Children are a wonderful gift, bringing joy, laughter, and love. But, then there are the toys, the sleepless nights, the constant barrage of “why?” questions and the plethora of sticky handprints.

For many parents, the decision to have a second child is made with the expectation that two can’t be more work than one. But our research on Australian parents shows this logic is flawed: second children increase time pressure and deteriorate parents’ mental health.

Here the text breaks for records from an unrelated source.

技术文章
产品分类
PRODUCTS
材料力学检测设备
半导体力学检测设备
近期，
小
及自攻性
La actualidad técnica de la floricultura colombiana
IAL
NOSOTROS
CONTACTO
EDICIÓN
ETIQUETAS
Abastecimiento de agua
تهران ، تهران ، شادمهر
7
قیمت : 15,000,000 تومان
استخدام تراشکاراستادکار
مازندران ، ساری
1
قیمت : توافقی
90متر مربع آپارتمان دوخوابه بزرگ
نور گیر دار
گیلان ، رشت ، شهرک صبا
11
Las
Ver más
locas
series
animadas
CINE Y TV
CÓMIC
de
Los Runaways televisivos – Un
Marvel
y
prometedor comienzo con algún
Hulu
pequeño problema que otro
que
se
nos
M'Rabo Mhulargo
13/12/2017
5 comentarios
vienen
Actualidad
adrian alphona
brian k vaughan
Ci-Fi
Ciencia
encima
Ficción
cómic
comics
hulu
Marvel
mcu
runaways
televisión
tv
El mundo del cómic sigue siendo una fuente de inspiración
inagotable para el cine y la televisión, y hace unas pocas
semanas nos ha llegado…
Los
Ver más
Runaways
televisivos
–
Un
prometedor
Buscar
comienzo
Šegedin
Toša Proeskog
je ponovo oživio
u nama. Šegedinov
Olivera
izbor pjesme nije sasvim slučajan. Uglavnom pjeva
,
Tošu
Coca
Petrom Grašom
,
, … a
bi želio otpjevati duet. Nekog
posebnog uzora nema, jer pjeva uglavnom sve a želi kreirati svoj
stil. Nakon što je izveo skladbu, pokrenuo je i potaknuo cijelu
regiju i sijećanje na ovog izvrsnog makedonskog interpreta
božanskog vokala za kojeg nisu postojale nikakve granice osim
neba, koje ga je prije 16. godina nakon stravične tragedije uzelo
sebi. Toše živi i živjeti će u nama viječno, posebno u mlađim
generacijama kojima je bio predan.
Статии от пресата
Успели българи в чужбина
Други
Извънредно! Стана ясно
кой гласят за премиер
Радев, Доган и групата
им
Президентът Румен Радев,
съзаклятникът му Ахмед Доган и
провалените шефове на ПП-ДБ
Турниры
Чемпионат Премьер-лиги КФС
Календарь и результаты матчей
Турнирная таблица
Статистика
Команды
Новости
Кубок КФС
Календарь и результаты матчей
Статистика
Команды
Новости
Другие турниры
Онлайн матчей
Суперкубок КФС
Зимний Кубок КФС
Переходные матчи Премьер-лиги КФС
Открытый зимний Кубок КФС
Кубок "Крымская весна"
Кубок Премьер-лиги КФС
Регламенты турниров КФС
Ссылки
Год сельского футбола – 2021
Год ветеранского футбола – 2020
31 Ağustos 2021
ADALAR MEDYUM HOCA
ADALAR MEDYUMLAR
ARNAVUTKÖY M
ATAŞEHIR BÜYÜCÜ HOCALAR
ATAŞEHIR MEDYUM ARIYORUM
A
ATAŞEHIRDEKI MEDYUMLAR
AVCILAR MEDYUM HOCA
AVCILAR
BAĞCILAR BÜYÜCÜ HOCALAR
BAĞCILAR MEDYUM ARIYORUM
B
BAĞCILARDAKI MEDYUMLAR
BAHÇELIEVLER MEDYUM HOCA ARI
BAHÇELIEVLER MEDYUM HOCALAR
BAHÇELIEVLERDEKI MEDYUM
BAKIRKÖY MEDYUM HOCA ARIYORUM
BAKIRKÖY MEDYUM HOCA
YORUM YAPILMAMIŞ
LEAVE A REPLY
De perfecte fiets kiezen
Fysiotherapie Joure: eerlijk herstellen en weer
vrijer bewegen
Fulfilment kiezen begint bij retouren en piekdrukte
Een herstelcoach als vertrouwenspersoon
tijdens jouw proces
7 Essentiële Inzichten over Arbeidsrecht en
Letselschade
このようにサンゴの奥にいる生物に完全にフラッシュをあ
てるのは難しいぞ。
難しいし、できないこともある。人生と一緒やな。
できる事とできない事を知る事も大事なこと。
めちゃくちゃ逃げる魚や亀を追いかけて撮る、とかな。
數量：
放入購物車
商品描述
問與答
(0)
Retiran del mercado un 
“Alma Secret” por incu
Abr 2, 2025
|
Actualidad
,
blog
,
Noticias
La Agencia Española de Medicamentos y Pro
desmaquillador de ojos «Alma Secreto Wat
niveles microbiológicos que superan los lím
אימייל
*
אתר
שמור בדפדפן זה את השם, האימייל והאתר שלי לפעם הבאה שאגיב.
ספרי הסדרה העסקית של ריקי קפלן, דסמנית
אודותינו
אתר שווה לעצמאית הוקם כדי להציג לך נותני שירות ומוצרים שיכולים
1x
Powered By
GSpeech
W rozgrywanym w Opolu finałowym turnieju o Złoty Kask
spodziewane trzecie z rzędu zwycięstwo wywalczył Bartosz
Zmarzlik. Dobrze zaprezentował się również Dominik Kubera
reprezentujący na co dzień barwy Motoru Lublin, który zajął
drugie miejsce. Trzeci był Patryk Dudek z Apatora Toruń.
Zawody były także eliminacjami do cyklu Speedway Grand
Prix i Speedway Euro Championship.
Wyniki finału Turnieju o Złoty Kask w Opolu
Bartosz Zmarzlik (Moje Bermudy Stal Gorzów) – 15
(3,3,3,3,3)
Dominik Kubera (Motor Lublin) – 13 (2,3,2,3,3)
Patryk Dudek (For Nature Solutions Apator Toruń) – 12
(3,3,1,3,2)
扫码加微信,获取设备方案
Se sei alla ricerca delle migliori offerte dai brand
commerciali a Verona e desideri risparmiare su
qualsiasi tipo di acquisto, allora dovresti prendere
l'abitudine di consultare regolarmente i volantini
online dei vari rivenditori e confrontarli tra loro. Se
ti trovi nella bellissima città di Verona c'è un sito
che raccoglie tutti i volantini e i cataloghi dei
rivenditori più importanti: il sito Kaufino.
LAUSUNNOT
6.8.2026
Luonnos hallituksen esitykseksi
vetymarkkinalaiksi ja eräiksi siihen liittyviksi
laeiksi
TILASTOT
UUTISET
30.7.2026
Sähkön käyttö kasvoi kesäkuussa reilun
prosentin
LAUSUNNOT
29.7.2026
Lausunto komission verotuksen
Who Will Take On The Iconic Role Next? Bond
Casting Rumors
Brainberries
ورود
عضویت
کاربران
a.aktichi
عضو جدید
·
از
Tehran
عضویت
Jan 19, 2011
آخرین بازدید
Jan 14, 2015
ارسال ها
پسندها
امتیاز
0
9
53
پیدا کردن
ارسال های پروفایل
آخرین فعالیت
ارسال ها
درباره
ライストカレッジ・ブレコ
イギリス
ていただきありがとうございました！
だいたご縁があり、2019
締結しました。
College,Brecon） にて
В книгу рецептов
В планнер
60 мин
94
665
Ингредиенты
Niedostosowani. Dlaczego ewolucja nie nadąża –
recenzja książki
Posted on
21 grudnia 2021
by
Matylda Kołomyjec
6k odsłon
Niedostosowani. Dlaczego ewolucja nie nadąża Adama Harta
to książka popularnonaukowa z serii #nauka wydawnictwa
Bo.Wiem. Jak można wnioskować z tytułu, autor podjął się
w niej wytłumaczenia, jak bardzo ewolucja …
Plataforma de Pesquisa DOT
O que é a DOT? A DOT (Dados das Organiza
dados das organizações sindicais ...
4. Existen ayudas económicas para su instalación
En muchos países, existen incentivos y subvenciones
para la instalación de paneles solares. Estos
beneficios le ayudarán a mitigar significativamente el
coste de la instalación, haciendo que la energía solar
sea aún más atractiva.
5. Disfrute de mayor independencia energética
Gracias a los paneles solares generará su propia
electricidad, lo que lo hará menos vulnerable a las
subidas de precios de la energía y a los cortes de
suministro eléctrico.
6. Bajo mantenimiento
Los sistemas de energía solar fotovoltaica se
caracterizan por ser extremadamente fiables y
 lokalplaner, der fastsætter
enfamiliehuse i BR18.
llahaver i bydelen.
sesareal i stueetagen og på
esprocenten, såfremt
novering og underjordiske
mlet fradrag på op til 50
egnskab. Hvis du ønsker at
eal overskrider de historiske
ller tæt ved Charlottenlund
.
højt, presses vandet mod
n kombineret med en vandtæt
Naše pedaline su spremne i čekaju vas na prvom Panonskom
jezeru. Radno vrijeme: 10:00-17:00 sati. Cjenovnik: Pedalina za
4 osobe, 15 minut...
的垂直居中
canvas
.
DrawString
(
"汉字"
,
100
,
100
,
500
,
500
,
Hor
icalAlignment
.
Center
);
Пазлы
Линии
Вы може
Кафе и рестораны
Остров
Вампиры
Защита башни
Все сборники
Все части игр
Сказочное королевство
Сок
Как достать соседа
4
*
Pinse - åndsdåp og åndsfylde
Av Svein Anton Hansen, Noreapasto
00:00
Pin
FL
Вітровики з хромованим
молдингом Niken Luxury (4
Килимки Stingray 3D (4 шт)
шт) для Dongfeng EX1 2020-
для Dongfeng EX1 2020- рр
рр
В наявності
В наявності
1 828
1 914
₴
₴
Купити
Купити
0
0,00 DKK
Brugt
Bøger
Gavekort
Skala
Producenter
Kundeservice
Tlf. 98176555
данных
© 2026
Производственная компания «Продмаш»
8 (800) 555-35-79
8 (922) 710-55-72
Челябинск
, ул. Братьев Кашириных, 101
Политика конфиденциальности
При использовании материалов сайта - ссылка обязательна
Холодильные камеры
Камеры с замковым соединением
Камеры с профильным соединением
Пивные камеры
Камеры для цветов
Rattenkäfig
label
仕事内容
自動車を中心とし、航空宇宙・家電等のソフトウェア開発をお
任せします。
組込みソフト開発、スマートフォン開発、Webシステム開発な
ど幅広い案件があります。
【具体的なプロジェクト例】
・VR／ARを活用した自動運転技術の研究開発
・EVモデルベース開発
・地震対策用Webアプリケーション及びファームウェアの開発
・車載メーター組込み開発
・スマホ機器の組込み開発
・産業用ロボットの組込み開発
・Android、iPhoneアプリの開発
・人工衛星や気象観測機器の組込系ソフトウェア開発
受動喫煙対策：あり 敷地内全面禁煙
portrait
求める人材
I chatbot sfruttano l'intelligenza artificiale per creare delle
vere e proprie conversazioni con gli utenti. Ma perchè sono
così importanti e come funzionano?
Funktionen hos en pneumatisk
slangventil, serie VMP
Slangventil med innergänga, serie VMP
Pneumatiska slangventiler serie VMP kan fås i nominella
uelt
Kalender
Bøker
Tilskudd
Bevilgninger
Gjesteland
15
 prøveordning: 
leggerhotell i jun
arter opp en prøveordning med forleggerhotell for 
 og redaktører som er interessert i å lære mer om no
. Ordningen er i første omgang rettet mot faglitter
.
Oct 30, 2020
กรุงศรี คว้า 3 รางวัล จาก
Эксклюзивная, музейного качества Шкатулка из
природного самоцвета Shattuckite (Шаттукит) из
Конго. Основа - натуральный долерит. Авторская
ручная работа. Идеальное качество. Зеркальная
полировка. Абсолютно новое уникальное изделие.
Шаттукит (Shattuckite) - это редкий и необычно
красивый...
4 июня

Read more: If we’re serious about supporting working families, here are three policies we need to enact now


Our study used data from the Household, Income and Labour Dynamics in Australia (HILDA) Survey, following roughly 20,000 Australians for up to 16 years. The goal was to see what happens to parents’ time pressure and mental health as first children are born, age and new siblings arrive.

We weighed two main questions that many parents ask themselves when making the decision to have a second child: Do things get better as children grow older, sleep more and gradually become a bit more independent and robust? Or does a second child add to what may already be a highly stressed and time-poor household?

The most ambitious discussions about having second children occur during a date night, in between the first and second bottle of wine – where the short and long-term impacts of children peer out from the distant future.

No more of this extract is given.